Wednesday, November 5, 2008

It will be is easier to live among people who rejected McCain

So Obama won, predictably I think. The McCain/Palin ticket was truly the perfect embodiment of everything the world hates about the USA. But that is not the important thing here. What is far more significant is that the McCain/Palin ticket also embodied what so many Americans hate about their own country and that is why Obama won such an overwhelming victory.

The readers of this blog must know by now that I am under absolutely no illusions about the fake "change" which Obama pretends to bring to the USA and the rest of the world. But this election was about far more than reality. It was also about symbols, about hopes, however naive and misguided. The War Party, the Israel Lobby, the military industrial complex and corporate American got together and offered two puppets to the American people. But when a puppeteer offers a choice of puppets he also offers the people not only a choice of puppets, but also a choice of symbols. And while the election of Barak Obama is utterly irrelevant to the future of the puppeteers running the USA, it has, I submit, a huge importance for the American people who at least got to show the rest of the world - and themselves - the puppet, the symbol, they wanted to choose.

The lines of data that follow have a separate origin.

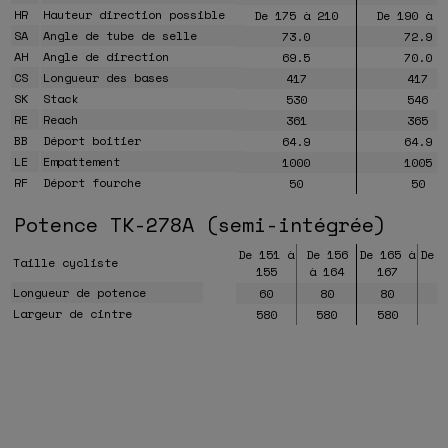
HR
Hauteur direction possible
De 175 à 210
De 190 à 2
SA
Angle de tube de selle
73.0
72.9
AH
Angle de direction
69.5
70.0
CS
Longueur des bases
417
417
SK
Stack
530
546
RE
Reach
361
365
BB
Déport boitier
64.9
64.9
LE
Empattement
1000
1005
RF
Déport fourche
50
50
Potence TK-278A (semi-intégrée)
De 151 à
De 156
De 165 à
De 
Taille cycliste
155
à 164
167
1
Longueur de potence
60
80
80
Largeur de cintre
580
580
580
5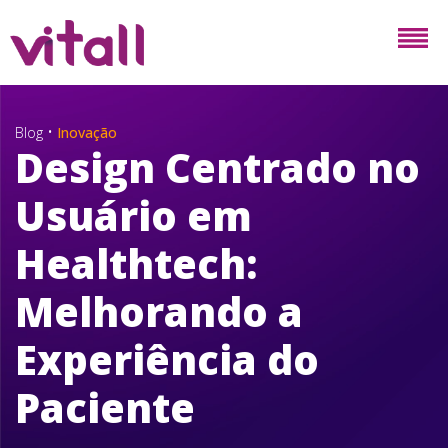
•
Blog
Inovação
Design Centrado no
Usuário em
Healthtech:
Melhorando a
Experiência do
Paciente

Only a person who has lived in the USA can really measure the social magnitude of the election of a Black (ok - half-Black, but dark skinned nonetheless) President. For a country founded on racism and which has a long and utterly appalling history of racism the election of Barak Obama is nothing short of a social earthquake. Simply put - there are still plenty of rednecks in the USA, but most Americans do not want to live in a "Republic of Redneckia". There is a basic truth which American Blacks now cannot deny: most American Whites are willing to vote for a Black president. Of course, this does not mean that racism in the USA is over, not at all, but we need to remember here a basic historical truth: symbols always fall before the reality which they represent. Even if Obama turns out to be the "Tom" which Colin Powell or Condi Rice proved to be, the victory of Obama is, I think, a huge victory for the American people and, in particular, White Americans who have unequivocally shown the world and themselves that they are not the racists which many cynics believed them to be. Again, the election of Obama is a huge victory for *White* America.

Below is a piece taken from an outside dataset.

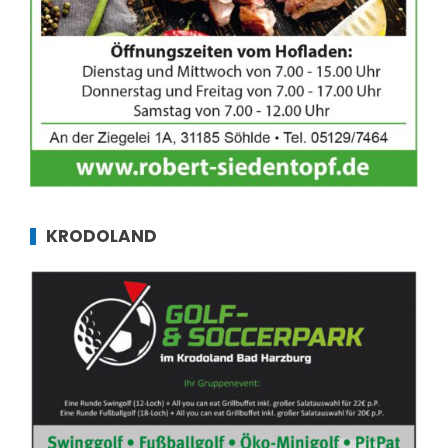
KRODOLAND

Sadly, I predict that Obama will be a huge disappointment for both White and Black Americans. In fact, I think that he will be a huge disappointment for everybody besides the Israel Lobby. Remember how "liberal" Clinton did nothing about health care, how he bombed the Serbs in violation of the UN Charter, how he put millions of poor Americans into the streets and trashed the already highly dysfunctional American Social Security system, how his entire administration was filled with Zionists from top to bottom? I predict that Obama will be a repeat of Clinton in all these ways.

Still, something has changed in the USA today. I think that my wife put it best. This morning when we woke up she said to me "you know, it will be easier to live among people who rejected McCain". I agree. By voting for Obama Americans have taken a first step towards rejoining the rest of the planet, the rest of civilized mankind. A vote for McCain would have shown that most Americans think of their country like an ugly trailer park populated by uncivilized, ignorant, frustrated and hostile rednecks.

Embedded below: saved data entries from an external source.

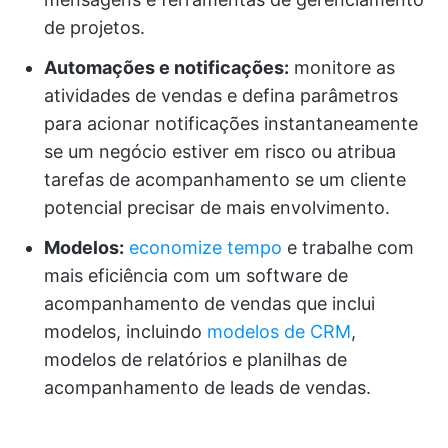
de projetos.
Automações e notificações:
monitore as
atividades de vendas e defina parâmetros
para acionar notificações instantaneamente
se um negócio estiver em risco ou atribua
tarefas de acompanhamento se um cliente
potencial precisar de mais envolvimento.
Modelos:
economize tempo
e trabalhe com
mais eficiência com um software de
acompanhamento de vendas que inclui
modelos, incluindo
modelos de CRM
,
modelos de relatórios e planilhas de
acompanhamento de leads de vendas.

The almighty lobbies which ruled America yesterday will still rule it today and tomorrow. No argument here. But at least the puppets which they will condescendingly offer to their subjects will not be drooling idiots like Dubya or the two clowns of the Republican ticket.

I would never have voted for Obama. In fact, I would never have voted in such a parody of democracy like a US Presidential election, if only because I am a foreigner (a "legal alien" in US parlance). But if I had to vote I would have given my vote to Nader (or Ron Paul if he had formed a third party - really a *second* one). But I am glad that Obama won.

It will be easier to live among people who rejected McCain and everything he stands for.